I won't be surprised because whenever one of these stories pops up, it just always seems to turn out to be true. Sometimes it all unfolds in a big Yahoo! Sports exclusive, and there are other times that it drags on for years and years to the point that no one cares anymore. And then there are the times that it drags on and on and then the NCAA extinguishes the USC football program.
But it's almost become numbing, hasn't it? If Cam Newton got paid, should I be mad about it? Maybe, but I'm betting I won't be. Because I've seen this story before. Quite a few times.
This isn't an opinion of whether or not Cam Newton deserves money either. Yeah, these kids make a lot of money for these old men in suits, and that doesn't seem right. But if you start paying the college players, you're opening up a big bag of problems - does this mean you pay the women's soccer team, too? And what about the schools where paying players would bankrupt their programs - would they start cutting athletic programs across the board?
It's all messed up. Which makes me wonder why we all care so much about it.
Or at least we have been.
I think it's safe to say that college sports are bigger now than ever before. With the ratings and billion-dollar TV contracts now generated, the passion that people carry with them every weekend (and basketball weeknights) for college sports is at an all-time high. Every Saturday, from 11 o'clock central until I fall asleep, there is a football game on my television screen. You can't escape it.

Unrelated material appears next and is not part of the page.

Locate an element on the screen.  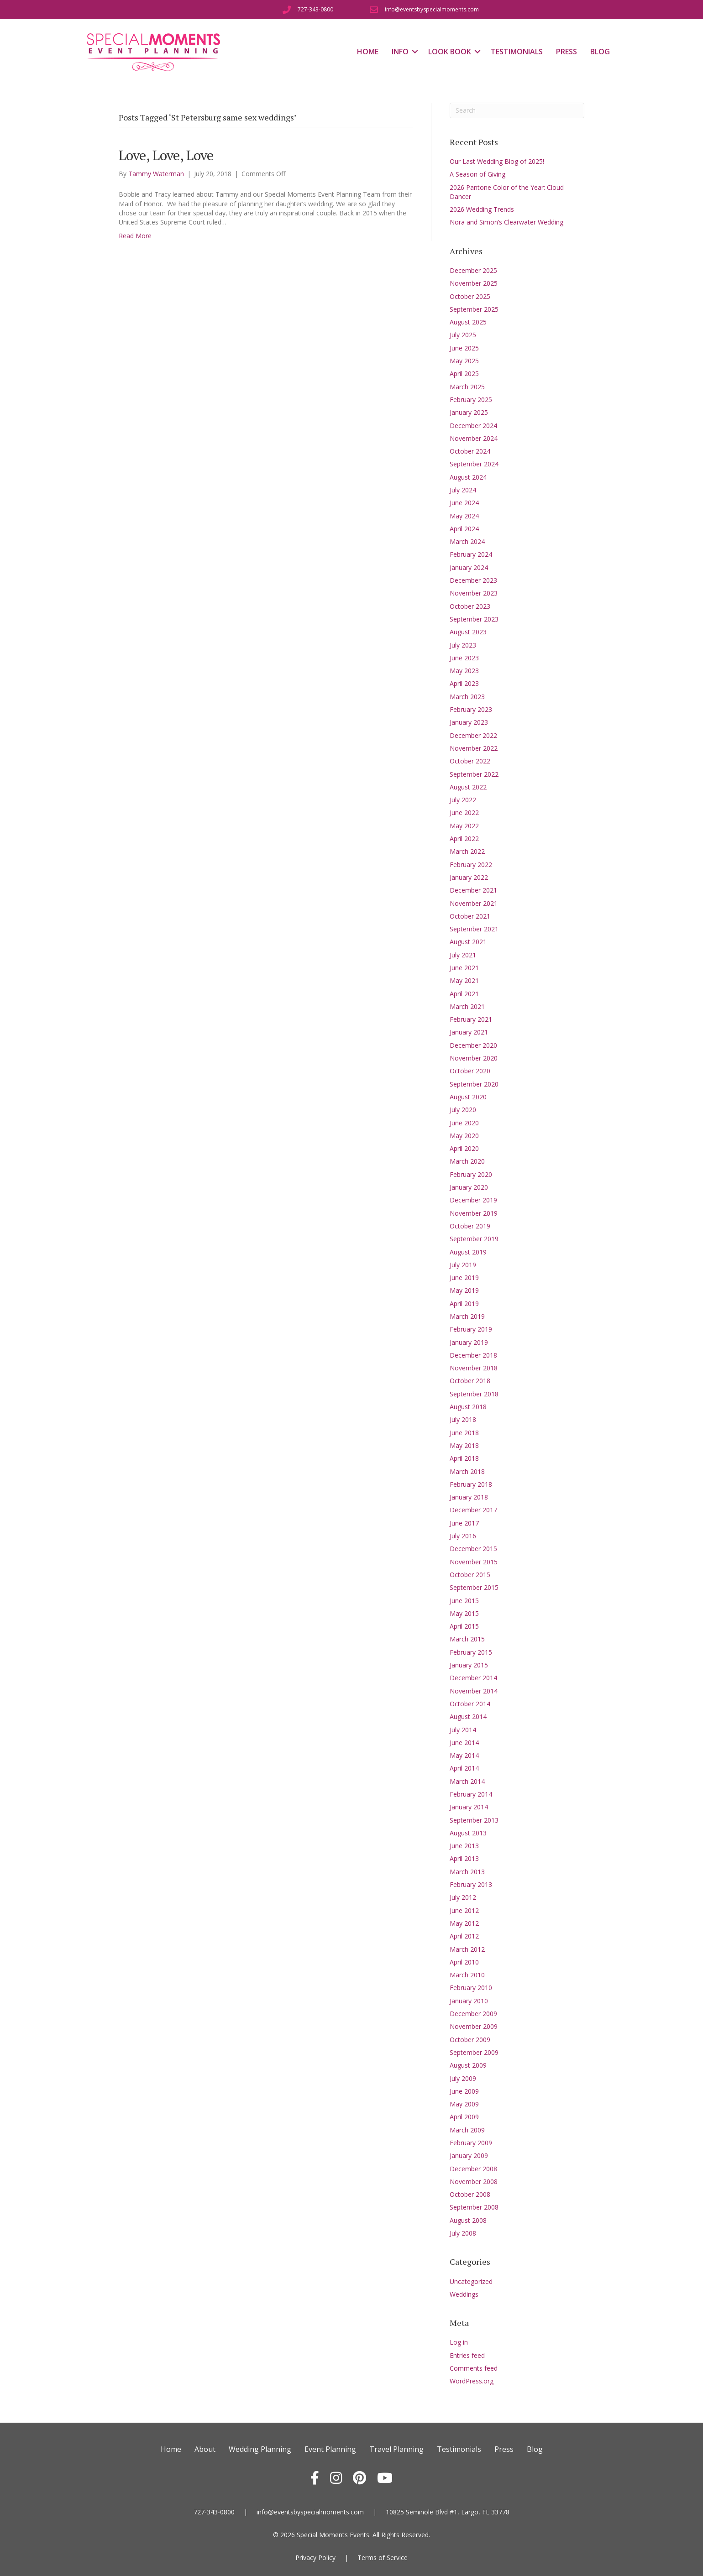
April 2010 is located at coordinates (464, 1962).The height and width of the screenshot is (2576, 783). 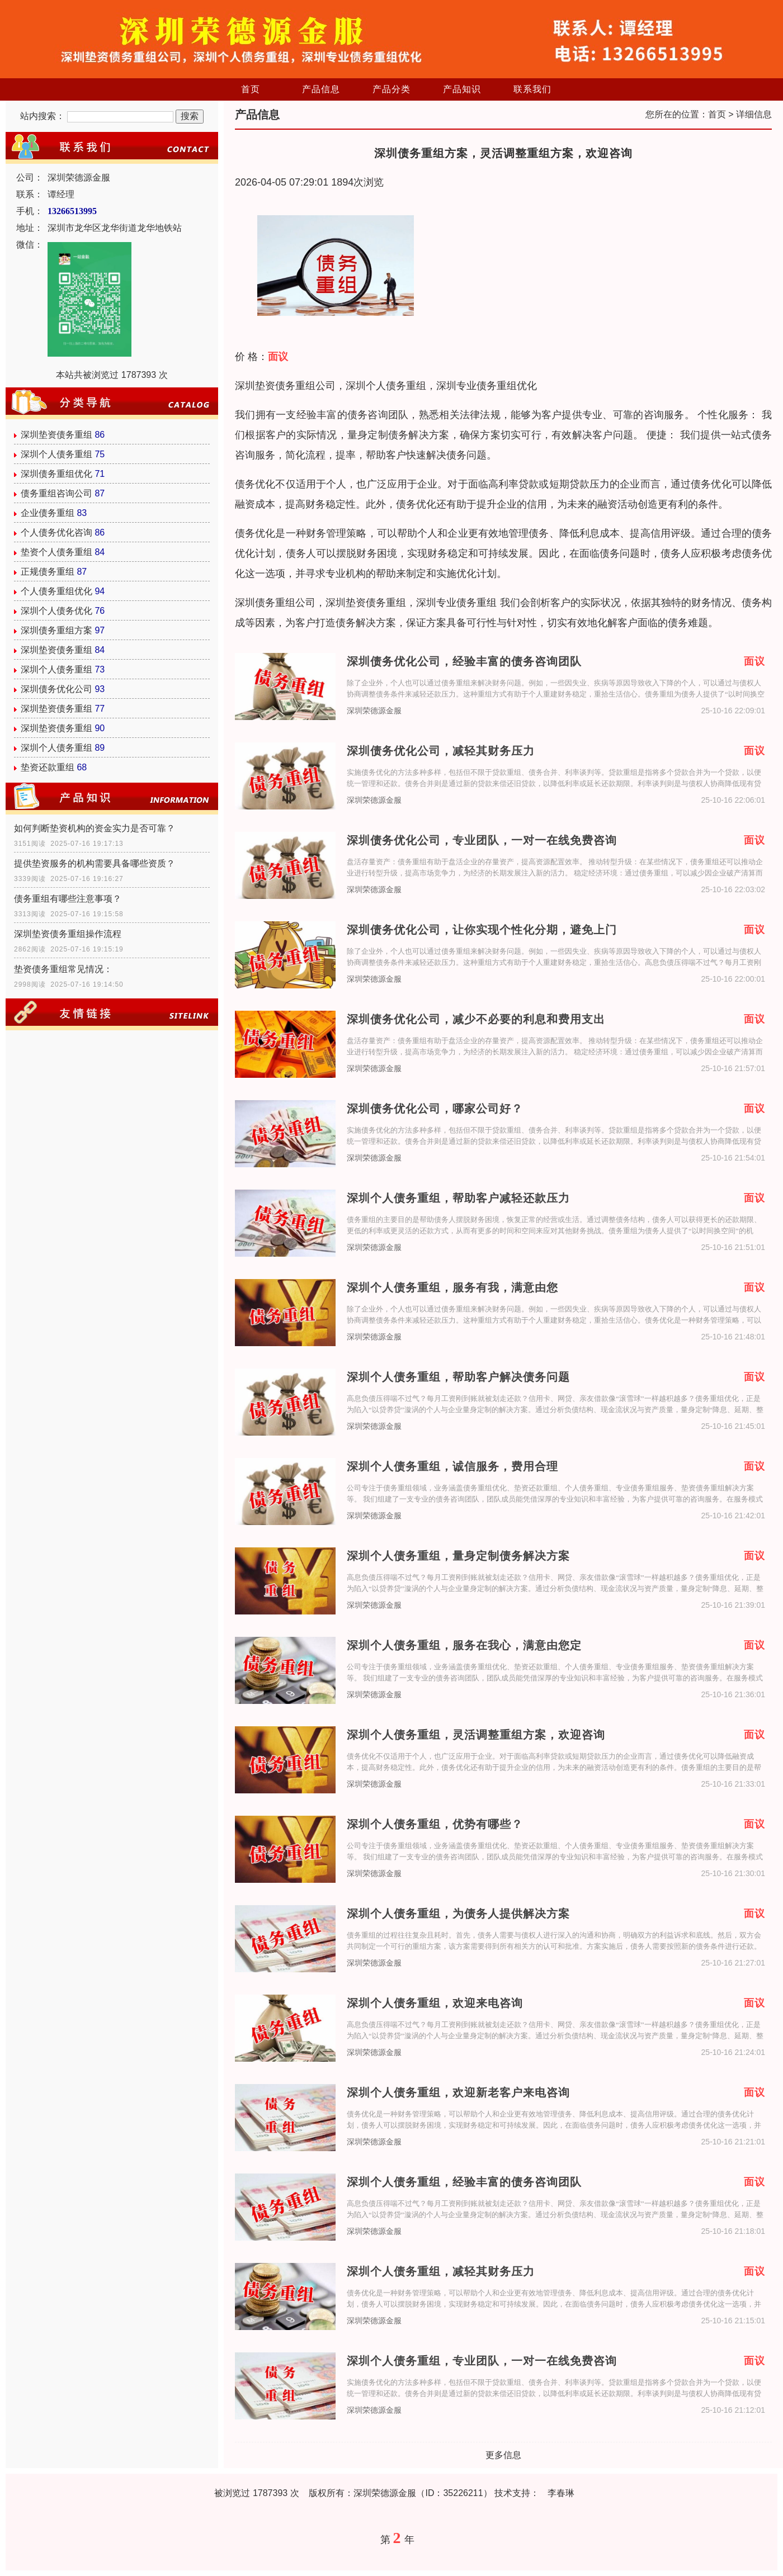 I want to click on 垫资个人债务重组, so click(x=56, y=552).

But I wonder if this gluttonous approach we are taking (or being force-fed) will have a generational effect. Do you think that majority of the next generation of sports fans, those who are 2 to 13 years old right now, will share the same level of passion for college sports?
Care as much about organizations that constantly find themselves in and out of probation, under investigation, or with postseason bans? Self-imposed penalties and coaches who straight up LIE to investigators? Players who are on the take, and agents with runners. Runners with their own runners.
At some point, enough is enough, and it makes you stop caring.
Now, I'm too far in now to ever stop caring myself, because I just enjoy the entertainment way too much. But I do think this is something we should take note of.
The sport is turning itself into something we don't want to attach ourselves to emotionally. Technology allows us all kinds of opportunity to dtach ourselves from it: your living room is now a better seat than the stadium, more availabl games on television and online allow you to spread your rooting interests thinner over a larger group of teams, and technology's access to gambling allows you to care less about the team - and more about the pointspread. (Something I have a little 'issue' with.)
Will the next generation - my kids, your kids and grandkids (born and unborn) - be a generation of passionless sports fans?
Now, this little soap box rant was started by a story on whether or not Cam Newton was shopped around. I don't know if he was or not, but I'll say again that it always seems that when this stuff is brought up, more than likely something fishy was going on.
And if it does turn out to be true, I won't be surprised. Because I'm numb to it now, and I don't really care if he was on the take or not.
And I think not caring is a problem.